• **Exercise directions**:
With the pictures left out, every record must be reproduced exactly.

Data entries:
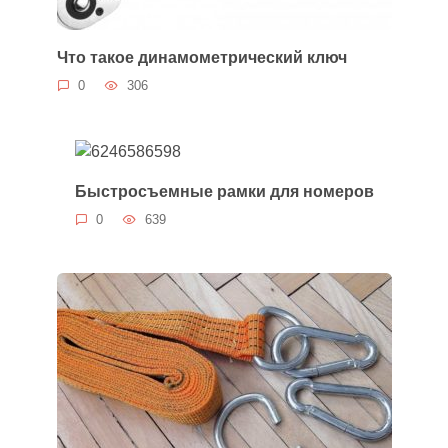
Что такое динамометрический ключ
0
306
Быстросъемные рамки для номеров
0
639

• **Your response**:
Что такое динамометрический ключ
0
306
Быстросъемные рамки для номеров
0
639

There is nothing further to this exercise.